BALTIMORE - When Ervin Santana is at his best, mesmerizing hitters and recording outs as if on automatic pilot, it's hard to tell for sure how he's doing it.

Take Tuesday's 2-0 shutout of the Orioles at Camden Yards, for instance. Twins manager Paul Molitor said Santana relied on his fastball to ruin Baltimore's timing. Orioles left fielder Trey Mancini said Santana's off-speed pitches were the most effective. Baltimore manager Buck Showalter said Santana's changeup was the killer.

And Santana? He shrugged and smiled and dispensed with the question like it was just another helpless Orioles hitter. The answer, basically: all of the above.

"My breaking ball was pretty good," he grudgingly admitted after becoming the first Twin since Carl Pavano in 2010 to record two shutouts in a season. "I was able to locate my fastball, and then finish them off with the slider."

Move along, folks. Nothing to see here.

Well, except for an extended run of pitching mastery that Twins fans haven't witnessed since another pitcher named Santana a decade ago. Oh wait, maybe you're not witnessing it: Santana is particularly stellar on the road. He's thrown 18 consecutive scoreless innings away from Target Field, and in his four road starts this season, he's given up one run in 29 innings — that's an ERA of 0.31.

Santana surrendered a second-inning single to Welington Castillo and a fifth-inning single to Jonathan Schoop, and he issued a couple of walks, too. But the 34-year-old Twins ace was virtually perfect otherwise, getting the Orioles to take awkward swings and shake their heads in wonder at whatever those pitches were. Only Schoop reached third base, after a third-inning walk.

And once the Twins provided the righthander with a lead, on Byron Buxton's run-scoring single through a drawn-in infield in the fifth, Santana simply became efficiency personified. He needed six pitches to retire Adam Jones, Manny Machado and Mark Trumbo, the heart of Baltimore's order, in the sixth inning, then threw, whew, seven more in the seventh. Santana retired the final 14 hitters he faced — and needed only 42 pitches to do it.

"It was all about Ervin tonight. A lot of quick outs, that's what jumped out to me," Molitor said. "I just thought he was really aggressive with his fastball. You can't throw enough superlatives his way."

Oh, the Orioles tried.

"He's got some weapons," Showalter said after Santana won in Baltimore for the first time since 2011. "He threw his changeup a lot and had a four-seamer that he was running up the zone a little bit. … The slider is about as good as you're going to see."
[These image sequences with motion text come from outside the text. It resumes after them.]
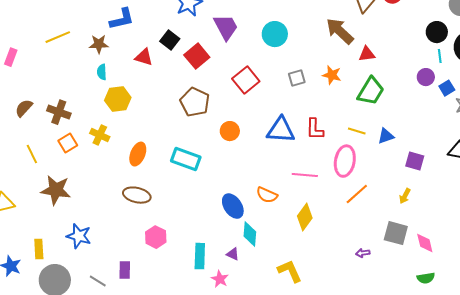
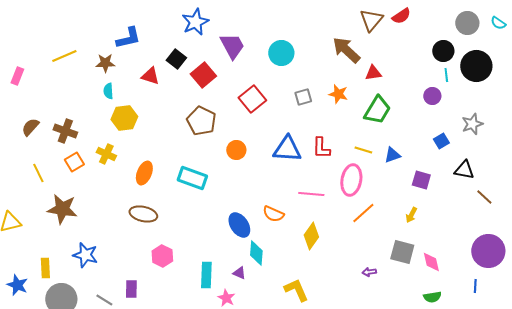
blue square: (447, 88) -> (441, 141), moved

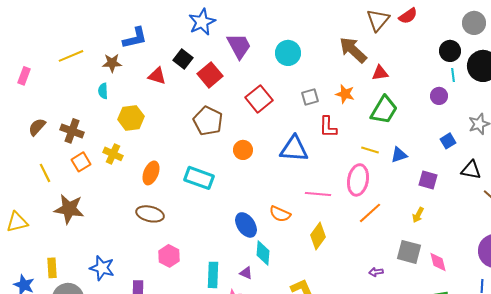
cyan semicircle: (108, 91) -> (103, 91), moved
red L-shape: (321, 148) -> (328, 127), moved
blue star: (85, 255) -> (102, 268), moved

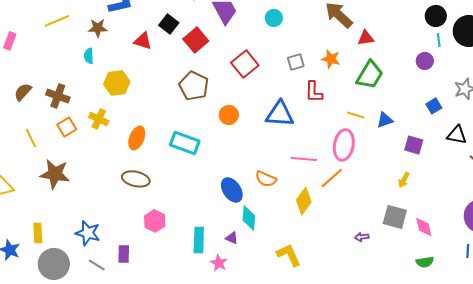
cyan circle: (288, 53) -> (274, 18), size x0.7
orange line: (370, 213) -> (332, 178), moved

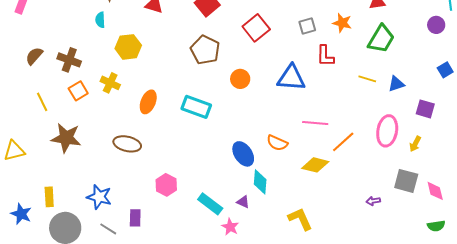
pink ellipse: (344, 145) -> (387, 131), moved
brown ellipse: (136, 179) -> (127, 144), moved
yellow diamond: (304, 201) -> (315, 165), turned 68
cyan rectangle: (199, 240) -> (210, 204), turned -55

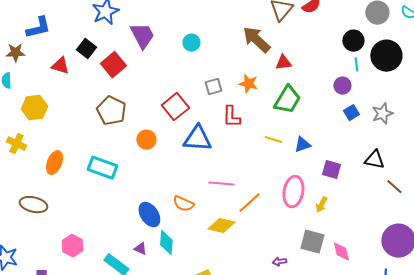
red square: (256, 28) -> (175, 107), moved
blue square: (445, 70) -> (351, 113), moved
purple triangle: (243, 202) -> (140, 249), moved

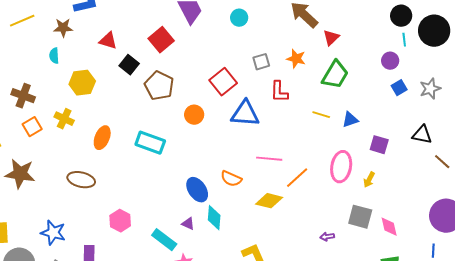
black square: (86, 49) -> (129, 65), moved
red triangle: (283, 63) -> (331, 38), turned -36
Added Mancini, who hit three harmless fly balls: "You can do all the preparation you want, but these are the best pitchers in the world."

Orioles starter Dylan Bundy wasn't bad, either, limiting the Twins to six hits in seven innings one night after they exploded for 14 runs and 21 hits. He matched Santana's zeros for four innings, but stumbled in the fifth by walking Jorge Polanco to lead off the inning. He moved to third when Jason Castro executed the hit-and-run by grounding a pitch into right field, and Buxton hit a grounder just out of shortstop J.J. Hardy's reach.

Brian Dozier led off the seventh by lining his sixth homer of the season into the left field seats, giving Santana the luxury of not having to worry about one pitch tying it up. Not that it looks as if Santana ever worries about anything.

"I just try to throw strikes, keep the ball down, and keep us close enough to win," Santana said, seemingly wondering how he does it himself. "That's all I'm trying to do."